THE TASK
Repeat the records in full, exactly.

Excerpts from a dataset
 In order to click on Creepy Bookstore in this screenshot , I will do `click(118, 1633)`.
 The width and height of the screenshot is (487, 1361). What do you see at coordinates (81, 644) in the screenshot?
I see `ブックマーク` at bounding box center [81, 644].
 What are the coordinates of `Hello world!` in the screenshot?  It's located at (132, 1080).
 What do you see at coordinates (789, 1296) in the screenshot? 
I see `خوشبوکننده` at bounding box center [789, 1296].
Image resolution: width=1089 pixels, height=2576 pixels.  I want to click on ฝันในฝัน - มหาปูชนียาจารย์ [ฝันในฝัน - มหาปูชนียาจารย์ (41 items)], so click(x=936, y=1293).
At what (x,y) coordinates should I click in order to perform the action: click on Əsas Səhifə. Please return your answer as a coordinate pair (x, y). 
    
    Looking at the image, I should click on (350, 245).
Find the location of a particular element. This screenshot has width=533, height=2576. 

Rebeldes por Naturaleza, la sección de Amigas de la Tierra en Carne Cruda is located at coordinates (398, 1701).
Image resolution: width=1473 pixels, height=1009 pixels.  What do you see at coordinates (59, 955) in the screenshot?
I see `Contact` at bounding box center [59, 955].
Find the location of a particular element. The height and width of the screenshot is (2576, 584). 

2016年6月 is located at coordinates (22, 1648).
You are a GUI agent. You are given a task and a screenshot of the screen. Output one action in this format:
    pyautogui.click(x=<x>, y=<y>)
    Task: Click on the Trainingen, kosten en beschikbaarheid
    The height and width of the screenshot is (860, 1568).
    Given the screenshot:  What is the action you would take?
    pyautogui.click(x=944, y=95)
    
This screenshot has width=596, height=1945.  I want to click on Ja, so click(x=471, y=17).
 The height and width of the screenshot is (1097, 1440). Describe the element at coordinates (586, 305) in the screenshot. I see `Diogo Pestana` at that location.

COMPLETED TASK
 In order to click on Creepy Bookstore in this screenshot , I will do `click(118, 1633)`.
 The width and height of the screenshot is (487, 1361). What do you see at coordinates (81, 644) in the screenshot?
I see `ブックマーク` at bounding box center [81, 644].
 What are the coordinates of `Hello world!` in the screenshot?  It's located at (132, 1080).
 What do you see at coordinates (789, 1296) in the screenshot? 
I see `خوشبوکننده` at bounding box center [789, 1296].
Image resolution: width=1089 pixels, height=2576 pixels.  I want to click on ฝันในฝัน - มหาปูชนียาจารย์ [ฝันในฝัน - มหาปูชนียาจารย์ (41 items)], so click(x=936, y=1293).
At what (x,y) coordinates should I click in order to perform the action: click on Əsas Səhifə. Please return your answer as a coordinate pair (x, y). 
    
    Looking at the image, I should click on (350, 245).
Find the location of a particular element. This screenshot has width=533, height=2576. 

Rebeldes por Naturaleza, la sección de Amigas de la Tierra en Carne Cruda is located at coordinates (398, 1701).
Image resolution: width=1473 pixels, height=1009 pixels.  What do you see at coordinates (59, 955) in the screenshot?
I see `Contact` at bounding box center [59, 955].
Find the location of a particular element. The height and width of the screenshot is (2576, 584). 

2016年6月 is located at coordinates (22, 1648).
You are a GUI agent. You are given a task and a screenshot of the screen. Output one action in this format:
    pyautogui.click(x=<x>, y=<y>)
    Task: Click on the Trainingen, kosten en beschikbaarheid
    The height and width of the screenshot is (860, 1568).
    Given the screenshot:  What is the action you would take?
    pyautogui.click(x=944, y=95)
    
This screenshot has width=596, height=1945.  I want to click on Ja, so click(x=471, y=17).
 The height and width of the screenshot is (1097, 1440). Describe the element at coordinates (586, 305) in the screenshot. I see `Diogo Pestana` at that location.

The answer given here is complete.